Beefy Boxes and Bandwidth Generously Provided by pair Networks
go ahead... be a heretic
 
PerlMonks  

String parsing

by hotshot (Prior)
on Jan 05, 2004 at 10:22 UTC ( [id://318803]=perlquestion: print w/replies, xml ) Need Help??

hotshot has asked for the wisdom of the Perl Monks concerning the following question:

Hello all!

I have a variable that can hold one of the followings strings:
"OFF" "SUCCESS: (abc)" "ERROR(1): disk number (27) crashed at (11:03)" "WARNING(1): system is rebooting"
These strings are output generated from a script I run. As you can see, the first word is the status itself, in the forst parenthesis (before the colon) is the exit status, that not always exist, and after the colon is a string with variables in parenthesis.
I need to extract the status, exit status (if exists), and variables (if exists), and print to display a new string with placeholders for the variables taken from the output above.
How can I easily extract all I need from the string outputed by the script (a regexp or something), I need at the end an array holding the status followed by the exit status in the first entry (for example: OFF, ERROR2, WARNING1), and the variables in the next entries, for example:
@neededResultEx1 = ('OFF'); @neededResultEx2 = ('SUCCESS', 'abc'); @neededResultEx3 = ('ERROR1', '27', '11:03');
Anyone?

Replies are listed 'Best First'.
Re: String parsing
by Abigail-II (Bishop) on Jan 05, 2004 at 10:54 UTC
    #!/usr/bin/perl use strict; use warnings; $" = ", "; while (<DATA>) { /^(\w+)(?:[(](\d+)[)])?:?/g or next; my ($status, $exit) = ($1, $2); my (@vars) = /\G[^(]*[(]([^)]*)[)]/g; print "Status: $status; "; print "Exit: $exit; " if defined $exit; print "Variables [@vars]" if @vars; print "\n"; } __DATA__ OFF SUCCESS: (abc) ERROR(1): disk number (27) crashed at (11:03) WARNING(1): system is rebooting Status: OFF; Status: SUCCESS; Variables [abc] Status: ERROR; Exit: 1; Variables [27, 11:03] Status: WARNING; Exit: 1;

    Abigail

Re: String parsing
by Zaxo (Archbishop) on Jan 05, 2004 at 10:54 UTC

    Your data lines are different enough that each type needs its own parser.

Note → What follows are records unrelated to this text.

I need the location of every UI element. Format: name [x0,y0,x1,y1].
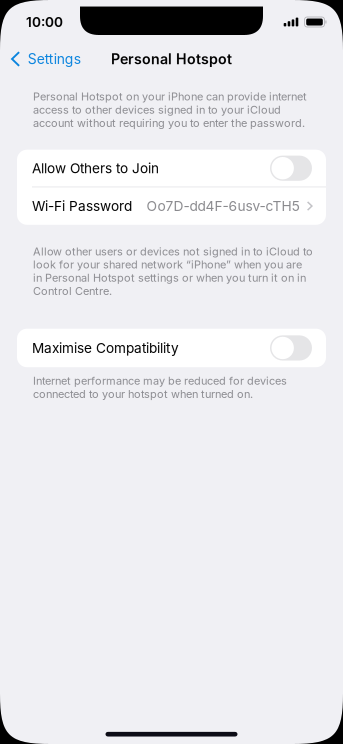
staticText: 10:00 [26,14,63,30]
staticText: Maximise Compatibility [32,340,179,356]
button[interactable]: Settings [0,45,89,73]
staticText: Personal Hotspot [111,50,232,68]
button[interactable]: Maximise Compatibility [17,329,326,367]
staticText: Internet performance may be reduced for … [33,374,287,401]
staticText: Allow Others to Join [32,160,159,176]
staticText: Personal Hotspot on your iPhone can prov… [33,90,307,130]
button[interactable]: Wi-Fi Password [17,187,326,225]
staticText: Allow other users or devices not signed … [33,245,313,298]
staticText: Oo7D-dd4F-6usv-cTH5 [146,198,300,214]
staticText: Settings [28,51,81,67]
staticText: Wi-Fi Password [32,198,132,214]
button[interactable]: Allow Others to Join [17,150,326,187]
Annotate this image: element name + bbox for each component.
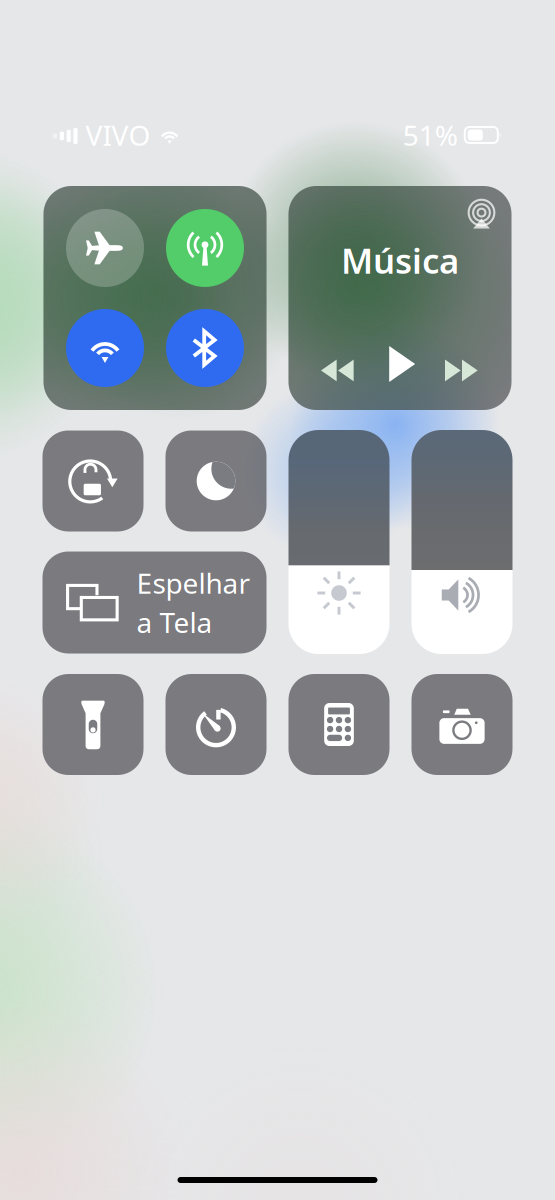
staticText: a Tela bbox=[136, 604, 212, 641]
button[interactable]: Brightness bbox=[288, 430, 390, 654]
button[interactable]: Camera bbox=[412, 674, 512, 775]
button[interactable]: AirPlay bbox=[462, 194, 502, 235]
button[interactable]: Timer bbox=[166, 674, 266, 775]
staticText: VIVO bbox=[86, 116, 151, 154]
button[interactable]: Bluetooth bbox=[166, 309, 244, 387]
button[interactable]: Do Not Disturb bbox=[166, 430, 266, 532]
button[interactable]: Calculator bbox=[288, 674, 390, 775]
staticText: Espelhar bbox=[136, 564, 250, 602]
button[interactable]: Play bbox=[369, 342, 431, 386]
button[interactable]: Espelhar bbox=[42, 552, 266, 654]
button[interactable]: Flashlight bbox=[42, 674, 144, 775]
button[interactable]: Volume bbox=[412, 430, 512, 654]
button[interactable]: Airplane Mode bbox=[66, 209, 144, 287]
button[interactable]: Cellular Data bbox=[166, 209, 244, 287]
button[interactable]: Wi-Fi bbox=[66, 309, 144, 387]
button[interactable]: Next bbox=[431, 342, 493, 386]
button[interactable]: Previous bbox=[307, 342, 369, 386]
staticText: 51% bbox=[403, 116, 458, 154]
button[interactable]: Rotation Lock bbox=[42, 430, 144, 532]
staticText: Música bbox=[341, 237, 459, 283]
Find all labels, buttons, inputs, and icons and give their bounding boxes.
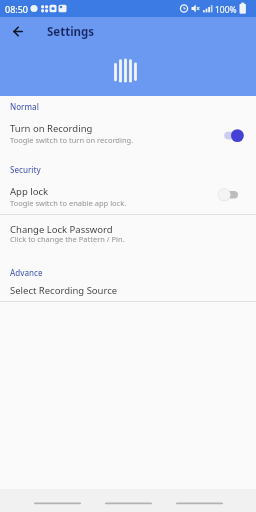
staticText: Select Recording Source	[10, 284, 118, 297]
button[interactable]	[5, 20, 29, 44]
button[interactable]: Turn on Recording	[0, 117, 256, 148]
staticText: Turn on Recording	[10, 122, 93, 135]
button[interactable]: Select Recording Source	[0, 283, 256, 301]
button[interactable]: Change Lock Password	[0, 219, 256, 249]
staticText: Normal	[10, 101, 39, 112]
button[interactable]: App lock	[0, 182, 256, 214]
staticText: Change Lock Password	[10, 223, 113, 236]
staticText: Toogle switch to enable app lock.	[10, 198, 127, 208]
staticText: 100%	[215, 4, 237, 16]
staticText: Security	[10, 164, 41, 175]
staticText: Toogle switch to turn on recording.	[10, 135, 134, 145]
staticText: 08:50	[5, 3, 29, 15]
staticText: Settings	[47, 24, 95, 40]
staticText: Click to change the Pattern / Pin.	[10, 234, 125, 244]
staticText: App lock	[10, 185, 49, 198]
staticText: Advance	[10, 267, 43, 278]
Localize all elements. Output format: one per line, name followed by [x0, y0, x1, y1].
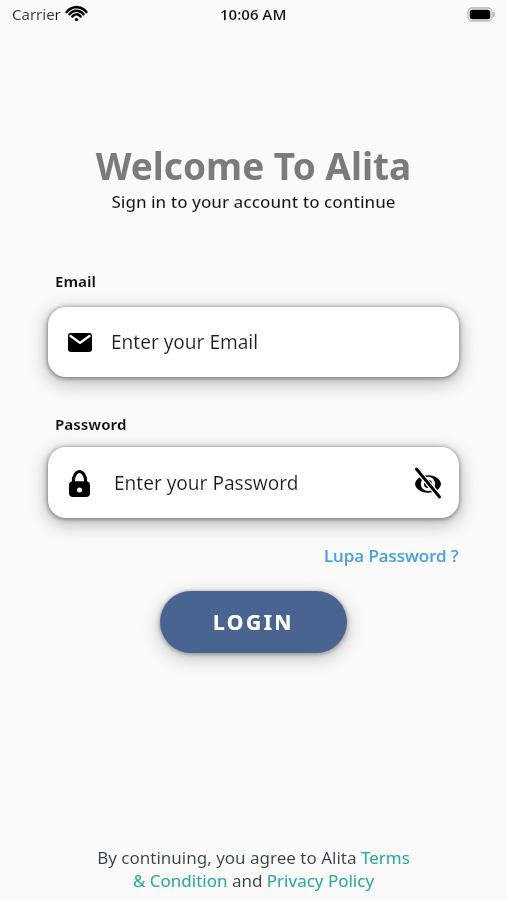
staticText: Enter your Password: [114, 470, 299, 496]
button[interactable]: [415, 468, 441, 498]
staticText: Enter your Email: [111, 329, 259, 355]
button[interactable]: By continuing, you agree to Alita Terms …: [0, 846, 507, 892]
staticText: Password: [55, 414, 127, 434]
button[interactable]: Lupa Password ?: [324, 544, 459, 567]
staticText: Sign in to your account to continue: [0, 190, 507, 213]
staticText: Welcome To Alita: [0, 140, 507, 190]
staticText: 10:06 AM: [220, 4, 287, 24]
staticText: Carrier: [12, 4, 61, 24]
staticText: LOGIN: [213, 608, 294, 637]
button[interactable]: LOGIN: [160, 591, 347, 653]
button[interactable]: Enter your Email: [48, 307, 459, 377]
staticText: Email: [55, 271, 96, 291]
button[interactable]: Enter your Password: [48, 447, 459, 518]
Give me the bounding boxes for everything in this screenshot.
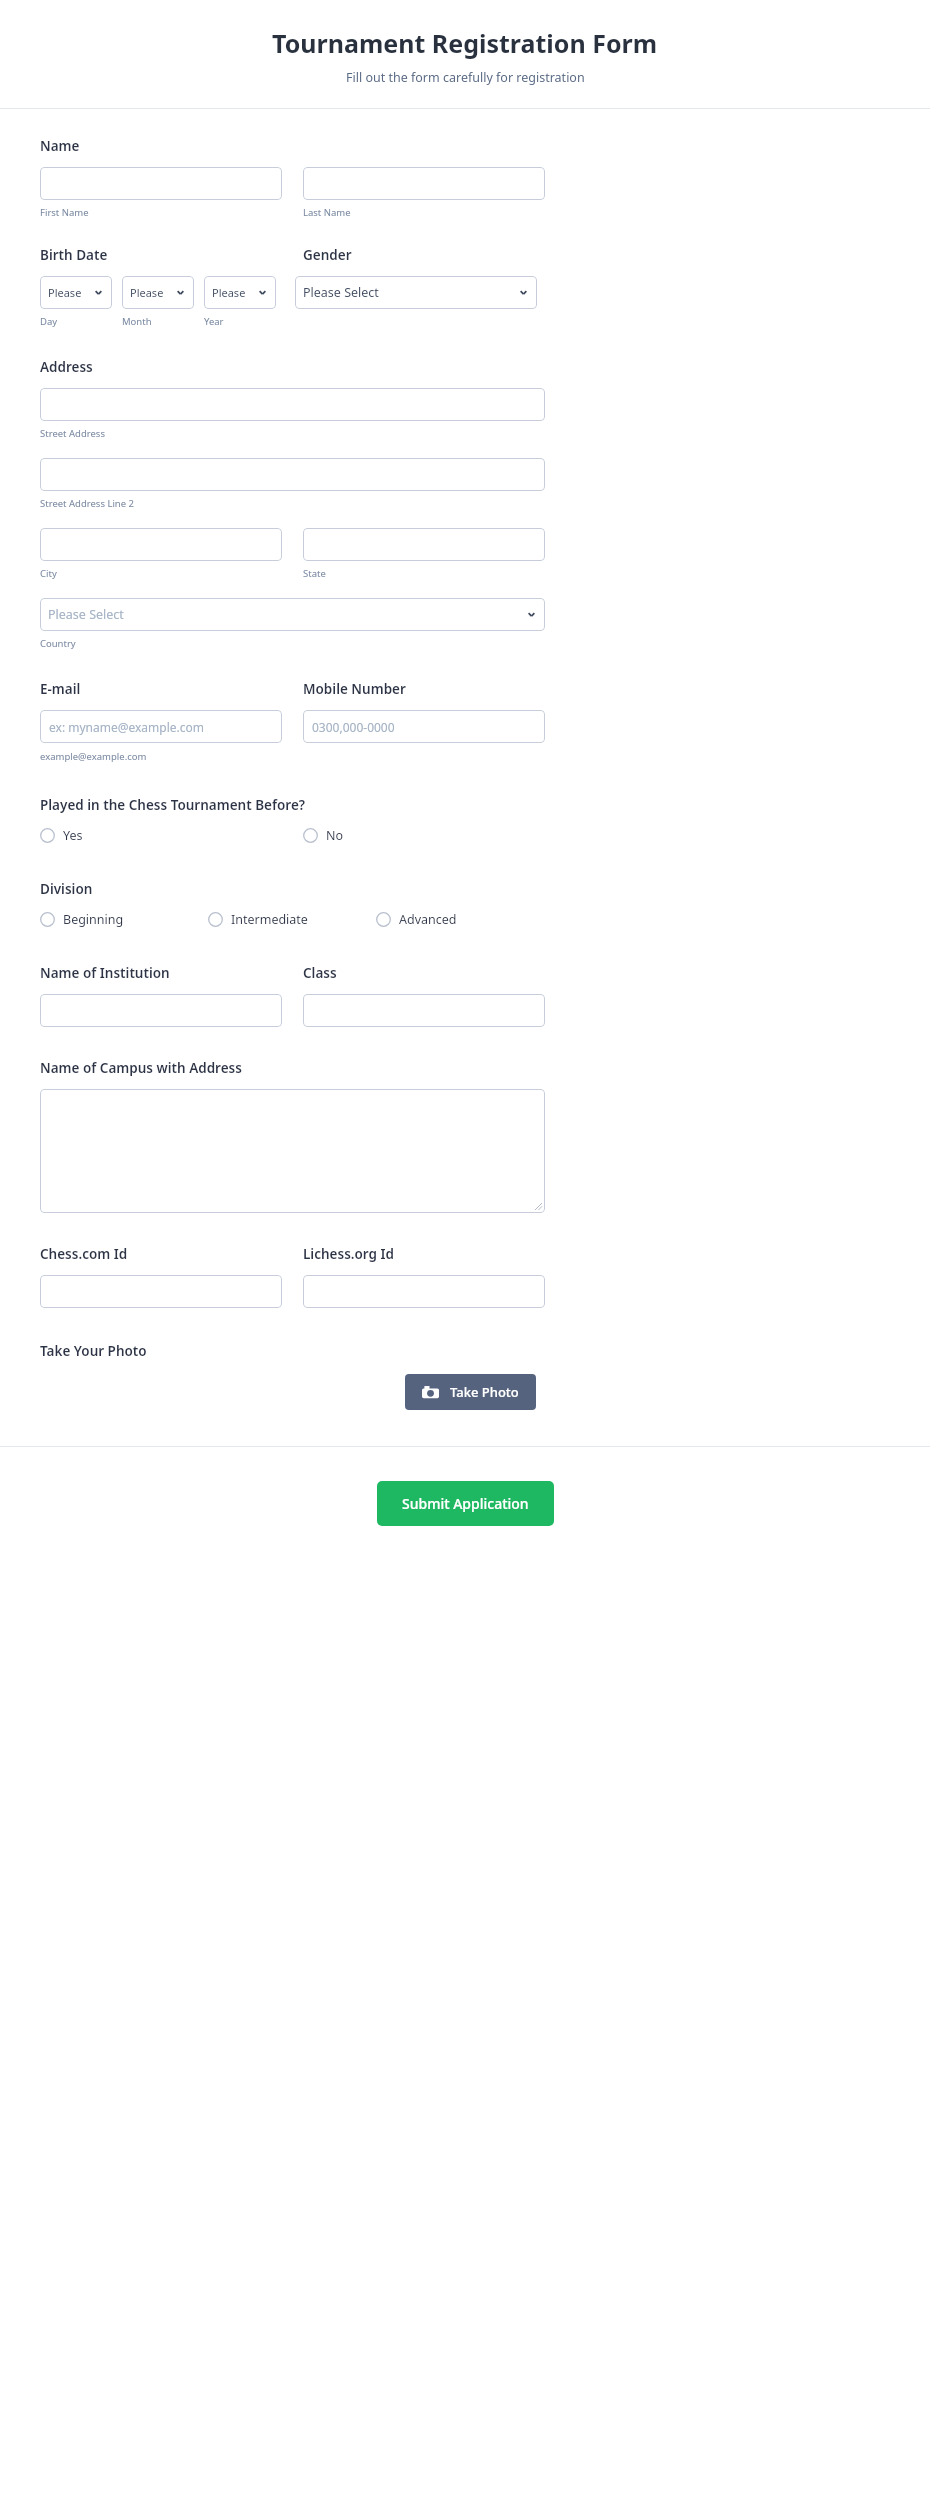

A hash of coderefs ("dispatch table") will do that nicely,

    my $parser = { OFF => sub {()}, SUCCESS => sub { local $_ = shift; /\((\w*)\)/ }, # call these in list context! ERROR1 => sub { local $_ = shift; /disk number \((\d+)\) at \((\d+:\d+)\)/; }, WARNING1 => sub { local $_ = shift; /(\w.*)^/; } }; sub parse_line { local $_ = shift; my ($key, $data) = split ':', $_, 2; $key =~ tr/()//d; ($key, $parser->{$key}->($data)); }
    parse_line() should be called in list context, too.

    After Compline,
    Zaxo

      Your data lines are different enough that each type needs its own parser.
      Uhm, no, as shown in several other replies.
      A hash of coderefs ("dispatch table") will do that nicely,
      Actually, your solution is very inflexible. It can't even deal with:
      WARNING(2): system is rebooting
      (only the exit value is different from the original). It'll produce an error, as Perl will try to use an undefined value as a code reference.

      Abigail

Re: String parsing
by tachyon (Chancellor) on Jan 05, 2004 at 11:07 UTC

    Hard to do robustly with a regex

    while(<DATA>) { chomp; my ( @bits, $rest ); ( $bits[0], $rest ) = split ':', $_, 2; $bits[0] =~ tr/()//d; push @bits, ($rest =~ m!\(([^)]+)!g) if $rest; print "@bits\n"; } __DATA__ OFF SUCCESS: (abc) ERROR(1): disk number (27) crashed at (11:03) WARNING(1): system is rebooting

    Which gives you

    OFF SUCCESS abc ERROR1 27 11:03 WARNING1

    cheers

    tachyon

      Don't you just wish that repeat counts would repeat enclosed captures? Then you could use

      m[ ( ^ [^(:]+ ) (?: (?: \( ( \d+ ) \) )? : (?: .*? \( ( [^)]+ ) \) ){1,} .* )? $ ]x;
      to grab repetative elements instead of having to do (or rather not do) things with built in limits, like this.
      #! perl -slw use strict; while( <DATA> ) { chomp; my @bits = grep{ defined } m[ ( ^ [^(:]+ ) (?: (?: \( ( \d+ ) \) )? : (?: .*? \( ( [^)]+ ) \) (?: .*? \( ( [^)]+ ) \) (?: .*? \( ( [^)]+ ) \) (?: .*? \( ( [^)]+ ) \) )? )? )? )? .* )? $ ]x; print join'/', @bits; } =Output P:\test>junk OFF SUCCESS/abc ERROR/1/27/11:03 WARNING/1 TEST/255/this/that/the other/and this =cut __DATA__ OFF SUCCESS: (abc) ERROR(1): disk number (27) crashed at (11:03) WARNING(1): system is rebooting TEST(255): (this) (that) (the other) (and this) (but not this)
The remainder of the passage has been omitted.